Presentations are downloadable next to the presentation title when they have been provided by the presenter.

Papers are available here.

Wednesday presentations are downloadable here.
Thursday presentations are downloadable here.

Wednesday, 15 May 2019

Keynote: 5G - From Standardization to Deployment Marco Steglich, Fraunhofer 

SDS Projects Overview

SDS Projects Deep Dive

Management of SCA-based Radio Systems with the Platform Manager Component
Shan Wang (National University of Defense Technology & University of Montreal, P.R. China); Fanglin Gu (National University of Defense Technology, P.R. China); Jian Wang(University of Calgary, P.R. China)

With the widespread application of software radio equipment, how to manage and operate such equipment flexibly and conveniently has become an interesting topic. In typical software radio devices based on SCA architecture, there are two types of components: waveform application components and device service components. The former requires high portability, while the latter allows it to be dependent on specific hardware platforms. We can use this feature to design the management implementation, and provide an agile and open external control channel as an agent through the PlatformManager service component. The approach is not defined explicitly in the SCA specification, but it has been proven to be effective in practice and can be implemented in various ways. Because of this, it provides a solution for all kinds of management requirements of host machines with different communication interfaces.
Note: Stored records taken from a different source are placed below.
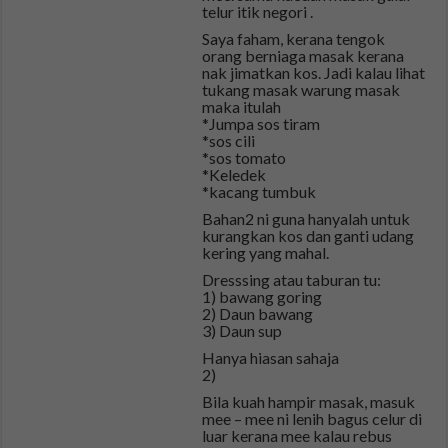
telur itik negori .
Saya faham, kerana tengok
orang berniaga masak kerana
nak jimatkan kos. Jadi kalau lihat
tukang masak warung masak
maka itulah
*Jumpa sos tiram
*sos cili
*sos tomato
*Keledek
*kacang tumbuk
Bahan2 ni guna hanyalah untuk
kurangkan kos dan ganti udang
kering yang mahal.
Dresssing atau taburan tu:
1) bawang goring
2) Daun bawang
3) Daun sup
Hanya hiasan sahaja
2)
Bila kuah hampir masak, masuk
mee – mee ni lenih bagus celur di
luar kerana mee kalau rebus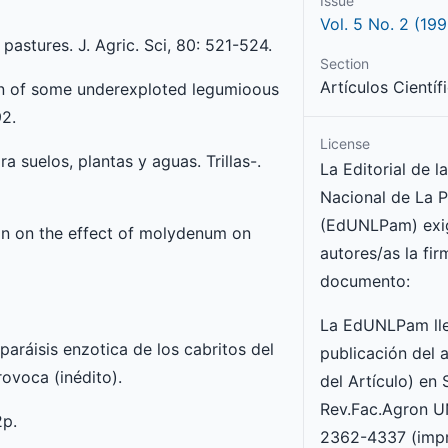
Issue
Vol. 5 No. 2 (199
astures. J. Agric. Sci, 80: 521-524.
Section
Artículos Científ
ion of some underexploted legumioous
92.
License
a suelos, plantas y aguas. Trillas-.
La Editorial de l
Nacional de La 
(EdUNLPam) exig
tion on the effect of molydenum on
autores/as la fir
documento:
La EdUNLPam lle
 paráisis enzotica de los cabritos del
publicación del a
ovoca (inédito).
del Artículo) en
Rev.Fac.Agron 
2p.
2362-4337 (impr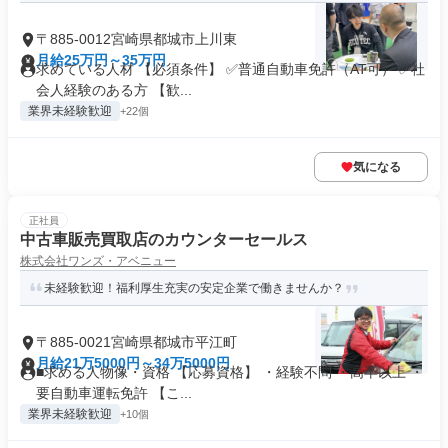
〒885-0012宮崎県都城市上川東
月給25万円～35万円
求めている人材 【必須条件】 ✅普通自動車免許（AT可） ✅社
会人経験のある方 【歓...
業界未経験歓迎
+22個
気になる
正社員
中古車販売買取店のカウンターセールス
株式会社ワンズ・アベニュー
未経験歓迎！福利厚生充実の安定企業で働きませんか？
〒885-0021宮崎県都城市平江町
月給21万5000円～34万5000円
■求める人物像・資格 【応募資格】 ・経験不問 ・高卒以上 ・
要自動車運転免許 【こ...
業界未経験歓迎
+10個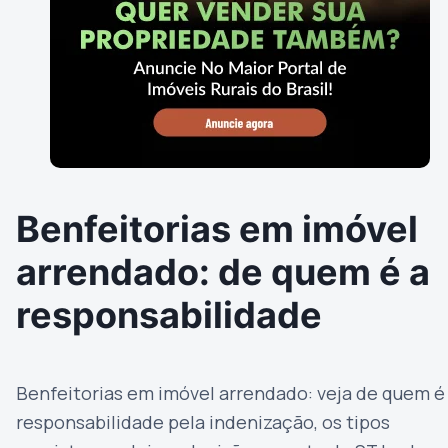
Benfeitorias em imóvel
arrendado: de quem é a
responsabilidade
Benfeitorias em imóvel arrendado: veja de quem é
responsabilidade pela indenização, os tipos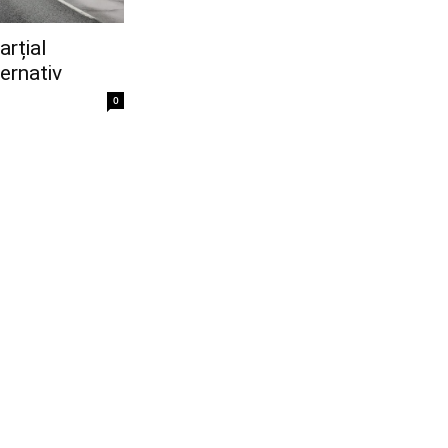
arțial
ternativ
0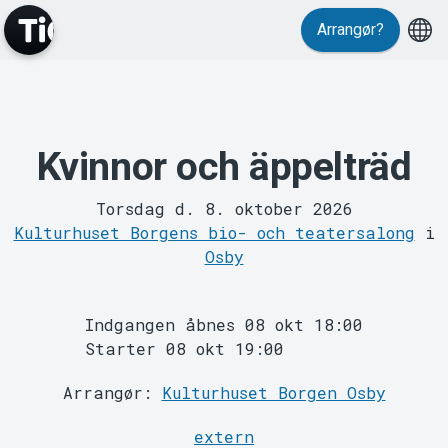
Events
Arrangør?
Kvinnor och äppelträd
Torsdag d. 8. oktober 2026
Kulturhuset Borgens bio- och teatersalong
i
MyTickster
Osby
Indgangen åbnes 08 okt 18:00
Starter 08 okt 19:00
Arrangør:
Kulturhuset Borgen Osby
extern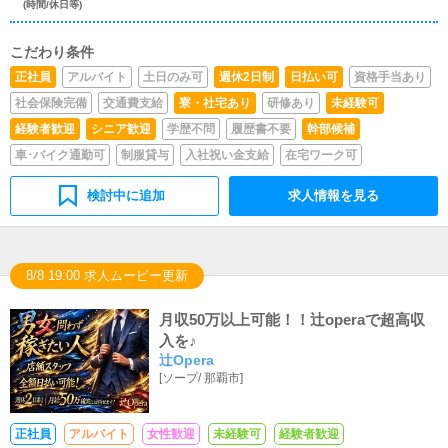
(時間/休日等)
こだわり条件
正社員
アルバイト
土日のみ可
週休2日制
日払い可
資格手当あり
社会保険完備
交通費支給
寮・社宅あり
研修あり
未経験可
経験者歓迎
シニア歓迎
学歴不問
履歴書不要
幹部候補
車･バイク通勤可
制服貸与
入社祝い金支給
在宅ワーク可
検討中に追加
求人情報を見る
8/8 19:00 求人ムービー更新
月収50万以上可能！！辻operaで超高収
入を♪
辻Opera
[
ソープ
/
那覇市
]
正社員
アルバイト
女性歓迎
未経験可
経験者歓迎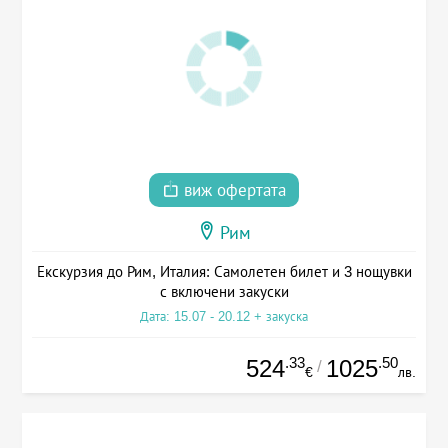
виж офертата
Рим
Екскурзия до Рим, Италия: Самолетен билет и 3 нощувки
с включени закуски
Дата: 15.07 - 20.12 + закуска
.33
.50
524
1025
/
€
лв.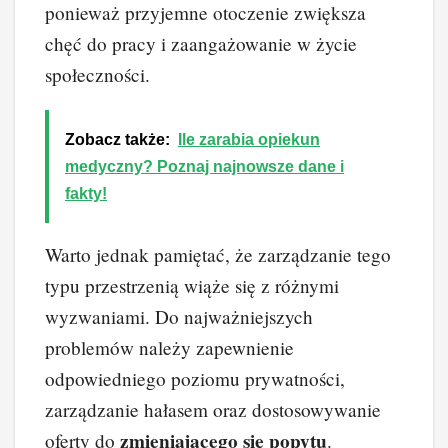
ponieważ przyjemne otoczenie zwiększa
chęć do pracy i zaangażowanie w życie
społeczności.
Zobacz także:
Ile zarabia opiekun
medyczny? Poznaj najnowsze dane i
fakty!
Warto jednak pamiętać, że zarządzanie tego
typu przestrzenią wiąże się z różnymi
wyzwaniami. Do najważniejszych
problemów należy zapewnienie
odpowiedniego poziomu prywatności,
zarządzanie hałasem oraz dostosowywanie
zmieniającego się popytu
oferty do
.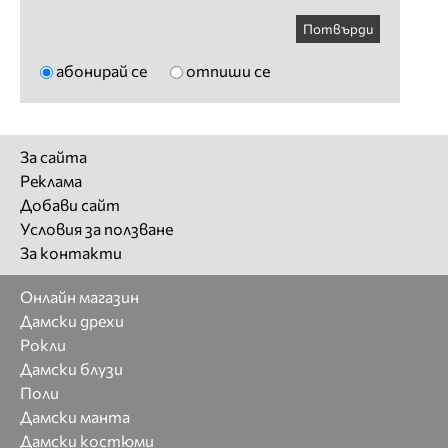
Потвърди
абонирай се
отпиши се
За сайта
Реклама
Добави сайт
Условия за ползване
За контакти
Онлайн магазин
Дамски дрехи
Рокли
Дамски блузи
Поли
Дамски манта
Дамски костюми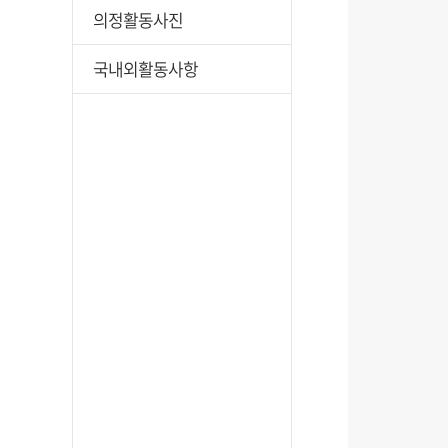
의정활동사진
국내외활동사항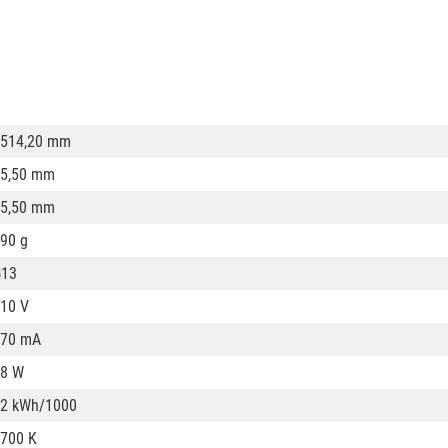
514,20 mm
5,50 mm
5,50 mm
90 g
G13
10 V
670 mA
8 W
2 kWh/1000
700 K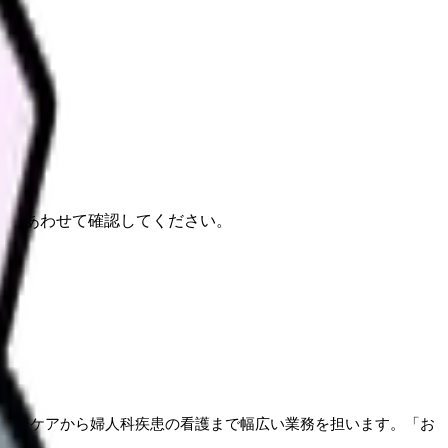
報もあわせて確認してください。
、産後ケアから婦人科疾患の看護まで幅広い業務を担います。「お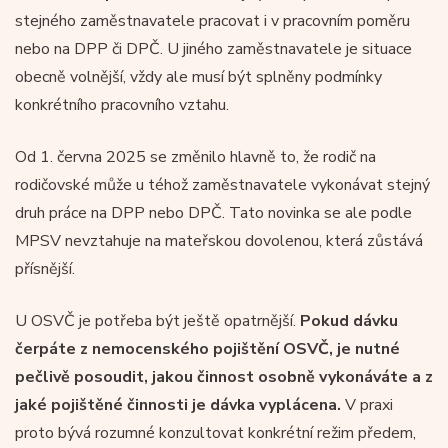
stejného zaměstnavatele pracovat i v pracovním poměru
nebo na DPP či DPČ. U jiného zaměstnavatele je situace
obecně volnější, vždy ale musí být splněny podmínky
konkrétního pracovního vztahu.
Od 1. června 2025 se změnilo hlavně to, že rodič na
rodičovské může u téhož zaměstnavatele vykonávat stejný
druh práce na DPP nebo DPČ. Tato novinka se ale podle
MPSV nevztahuje na mateřskou dovolenou, která zůstává
přísnější.
U OSVČ je potřeba být ještě opatrnější.
Pokud dávku
čerpáte z nemocenského pojištění OSVČ, je nutné
pečlivě posoudit, jakou činnost osobně vykonáváte a z
jaké pojištěné činnosti je dávka vyplácena.
V praxi
proto bývá rozumné konzultovat konkrétní režim předem,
CERTIF: Conformance tests on software defined radio platforms
Olivier Kirsch (KEREVAL, France)
In order to facilitate interoperability and portability of software defined radio components, the conformance to SDR standards (including APIs and behavior specifications) is mandatory. Due to the huge number of requirements and to ensure reproducibility of the compliance assessment, a testing methodology has been developed and implemented into the bench CERTIF. Firstly this presentation will summarize briefly the test methodology applied to verify the conformance of a software radio platform to the SDR standards. In a second time we will show all kind of non conformance issues detected by the bench CERTIF on the basis of concrete examples and we will show the reproducibility of the test results. All these cases come from experience feedbacks on the bench. The presentation will be made by Olivier Kirsch, Test project Manager of KEREVAL. KEREVAL is a French testing Lab.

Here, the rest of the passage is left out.